*Task*
Would you please return every line from the listing that contains the word "Chery"?

########################################

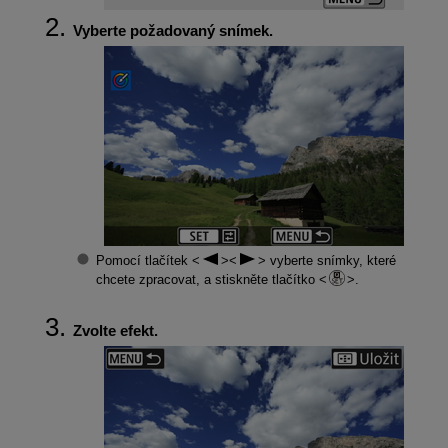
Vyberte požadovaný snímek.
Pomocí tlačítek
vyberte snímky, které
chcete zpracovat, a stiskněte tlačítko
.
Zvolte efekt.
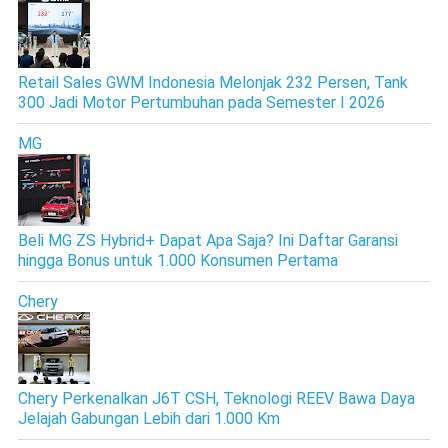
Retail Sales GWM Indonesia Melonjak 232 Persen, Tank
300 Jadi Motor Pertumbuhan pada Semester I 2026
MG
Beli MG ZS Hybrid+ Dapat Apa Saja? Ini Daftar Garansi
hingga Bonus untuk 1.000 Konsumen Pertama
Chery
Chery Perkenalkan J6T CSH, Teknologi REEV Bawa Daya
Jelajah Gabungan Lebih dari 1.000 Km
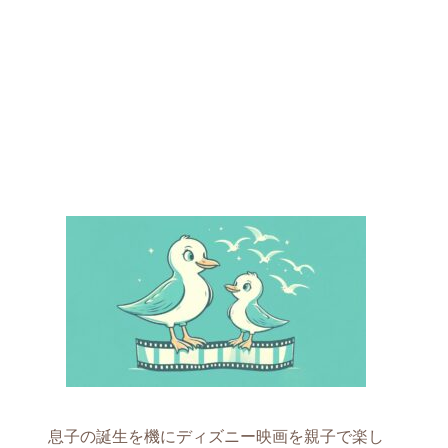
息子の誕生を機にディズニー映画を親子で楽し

########################################

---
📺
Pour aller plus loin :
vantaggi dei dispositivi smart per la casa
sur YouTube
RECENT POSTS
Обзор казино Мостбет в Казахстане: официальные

########################################

*Finished task*
Chery
Chery Perkenalkan J6T CSH, Teknologi REEV Bawa Daya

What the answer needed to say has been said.